Task requirements:
With the pictures left out, copy the records below exactly from the first line down to the line holding "wagę (zżeranie miejsca na dysku) na pewno", and include that line.

Extracted page text data
::::

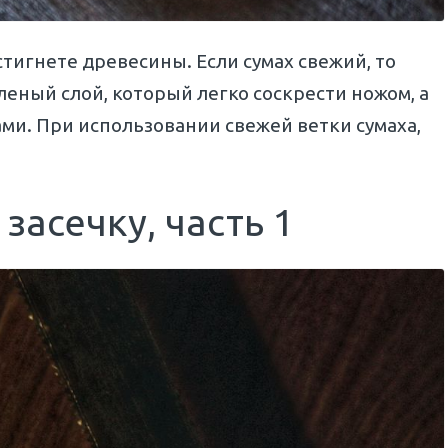
стигнете древесины. Если сумах свежий, то
леный слой, который легко соскрести ножом, а
ами. При использовании свежей ветки сумаха,
засечку, часть 1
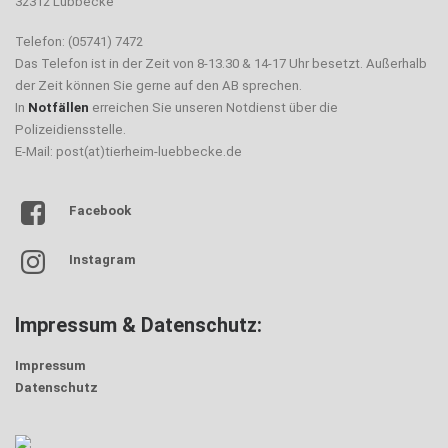
32312 Lübbecke
Telefon: (05741) 7472
Das Telefon ist in der Zeit von 8-13.30 & 14-17 Uhr besetzt. Außerhalb
der Zeit können Sie gerne auf den AB sprechen.
In
Notfällen
erreichen Sie unseren Notdienst über die
Polizeidiensstelle.
E-Mail: post(at)tierheim-luebbecke.de
Facebook
Instagram
Impressum & Datenschutz:
Impressum
Datenschutz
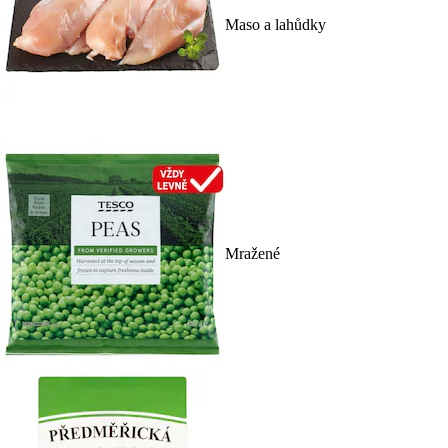
Maso a lahůdky
Mražené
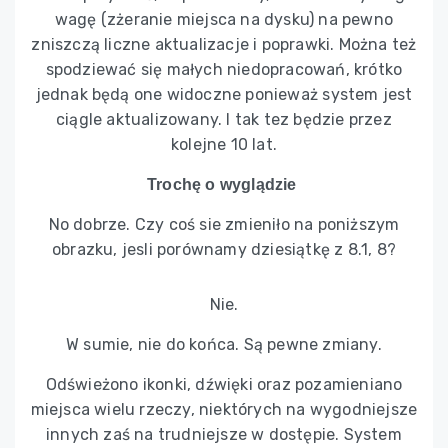
wagę (zżeranie miejsca na dysku) na pewno
zniszczą liczne aktualizacje i poprawki. Można też
spodziewać się małych niedopracowań, krótko
jednak będą one widoczne ponieważ system jest
ciągle aktualizowany. I tak tez będzie przez
kolejne 10 lat.
Trochę o wyglądzie
No dobrze. Czy coś sie zmieniło na poniższym
obrazku, jesli porównamy dziesiątkę z 8.1, 8?
Nie.
W sumie, nie do końca. Są pewne zmiany.
Odświeżono ikonki, dźwięki oraz pozamieniano
miejsca wielu rzeczy, niektórych na wygodniejsze
innych zaś na trudniejsze w dostępie. System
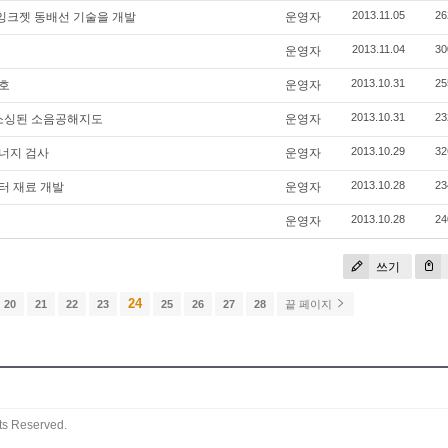
2013.11.05
26
 잉크젯 동배선 기술을 개발
운영자
2013.11.04
30
운영자
2013.10.31
25
신호
운영자
2013.10.31
23
소싱된 소음공해지도
운영자
2013.10.29
32
너지 검사
운영자
2013.10.28
23
터 재료 개발
운영자
2013.10.28
24
운영자
쓰기
24
20
21
22
23
25
26
27
28
끝 페이지
ts Reserved.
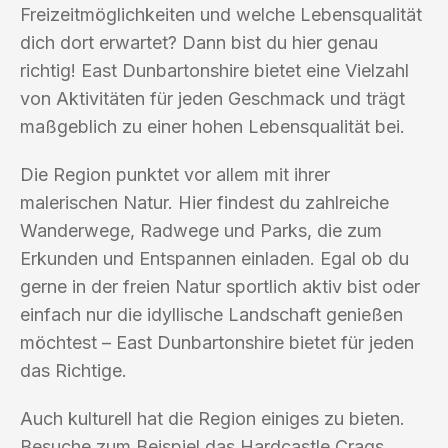
Freizeitmöglichkeiten und welche Lebensqualität
dich dort erwartet? Dann bist du hier genau
richtig! East Dunbartonshire bietet eine Vielzahl
von Aktivitäten für jeden Geschmack und trägt
maßgeblich zu einer hohen Lebensqualität bei.
Die Region punktet vor allem mit ihrer
malerischen Natur. Hier findest du zahlreiche
Wanderwege, Radwege und Parks, die zum
Erkunden und Entspannen einladen. Egal ob du
gerne in der freien Natur sportlich aktiv bist oder
einfach nur die idyllische Landschaft genießen
möchtest – East Dunbartonshire bietet für jeden
das Richtige.
Auch kulturell hat die Region einiges zu bieten.
Besuche zum Beispiel das Hardcastle Crags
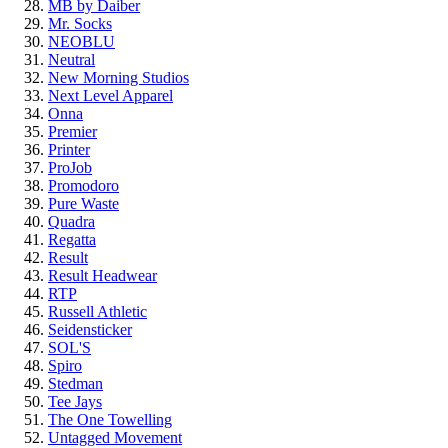
MB by Daiber
Mr. Socks
NEOBLU
Neutral
New Morning Studios
Next Level Apparel
Onna
Premier
Printer
ProJob
Promodoro
Pure Waste
Quadra
Regatta
Result
Result Headwear
RTP
Russell Athletic
Seidensticker
SOL'S
Spiro
Stedman
Tee Jays
The One Towelling
Untagged Movement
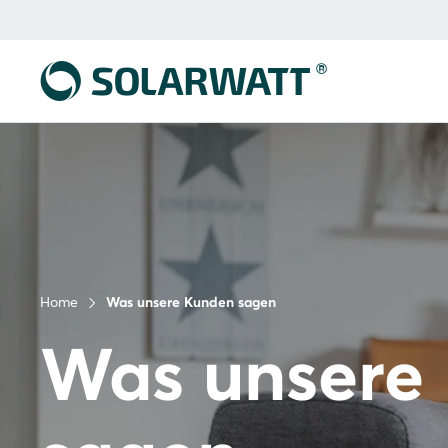
Home
Was unsere Kunden sagen
Was unsere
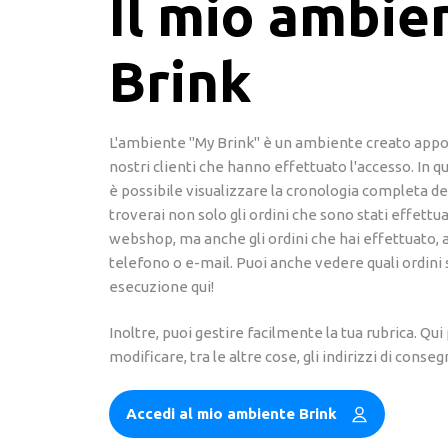
Il mio ambie
Brink
L'ambiente "My Brink" è un ambiente creato appo
nostri clienti che hanno effettuato l'accesso. In
è possibile visualizzare la cronologia completa deg
troverai non solo gli ordini che sono stati effettua
webshop, ma anche gli ordini che hai effettuato,
telefono o e-mail. Puoi anche vedere quali ordini
esecuzione qui!
Inoltre, puoi gestire facilmente la tua rubrica. Qu
modificare, tra le altre cose, gli indirizzi di conseg
Accedi al mio ambiente Brink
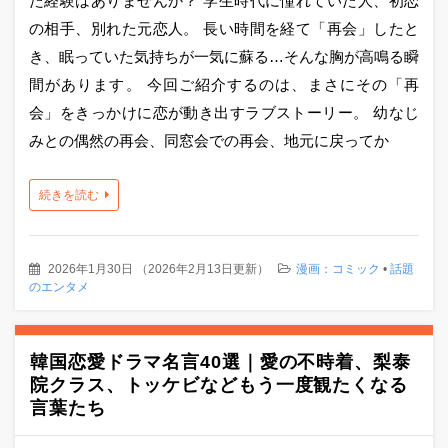
た経験はありませんか？ 学生時代に憧れていた人、初恋
の相手、別れた元恋人。 長い時間を経て「再会」したと
き、眠っていた気持ちが一気に蘇る…そんな胸が高鳴る瞬
間があります。 今回ご紹介するのは、まさにその「再
会」をきっかけに恋が動き出すラブストーリー。 幼なじ
みとの偶然の再会、同窓会での再会、地元に戻ってか
続きを読む
2026年1月30日
（
2026年2月13日更新
）
漫画：コミック
•
話題
のエンタメ
韓国恋愛ドラマ名言40選｜愛の不時着、梨泰
院クラス、トッケビなどもう一度観たくなる
言葉たち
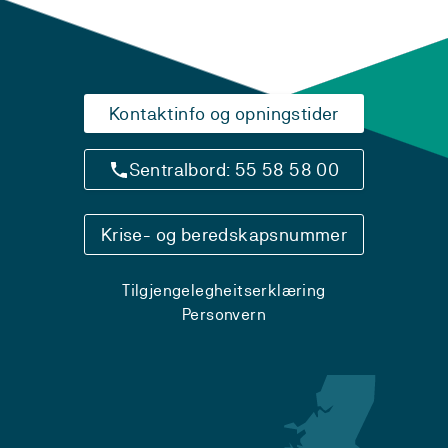
Kontaktinfo og opningstider
Sentralbord: 55 58 58 00
Krise- og beredskapsnummer
Tilgjengelegheitserklæring
Personvern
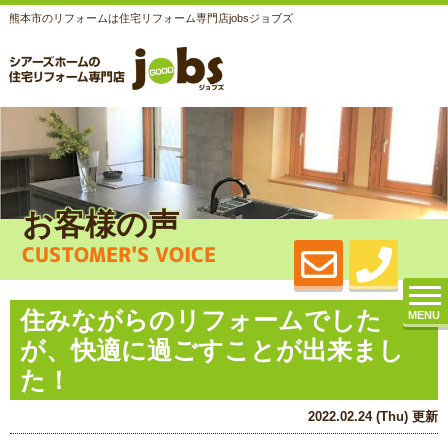
熊本市のリフォームは住宅リフォーム専門店jobsジョブズ
お客様の声
CUSTOMER'S VOICE
住みながらのリフォームでした
MENU
が、快適に過ごすことが出来まし
た！
2022.02.24 (Thu) 更新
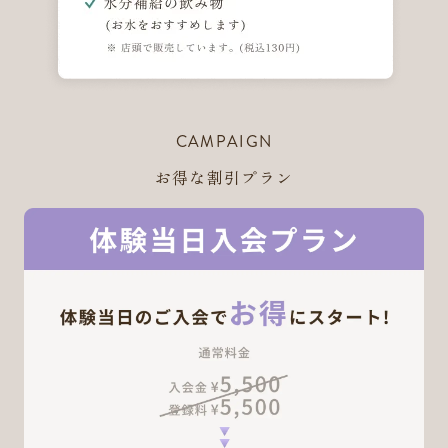
CAMPAIGN
お得な割引プラン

::::

Answer area:
стигнете древесины. Если сумах свежий, то
леный слой, который легко соскрести ножом, а
ами. При использовании свежей ветки сумаха,
засечку, часть 1
32312 Lübbecke
Telefon: (05741) 7472
Das Telefon ist in der Zeit von 8-13.30 & 14-17 Uhr besetzt. Außerhalb
der Zeit können Sie gerne auf den AB sprechen.
In
Notfällen
erreichen Sie unseren Notdienst über die
Polizeidiensstelle.
E-Mail: post(at)tierheim-luebbecke.de
Facebook
Instagram
Impressum & Datenschutz:
Impressum
Datenschutz
Maso a lahůdky
Mražené
wagę (zżeranie miejsca na dysku) na pewno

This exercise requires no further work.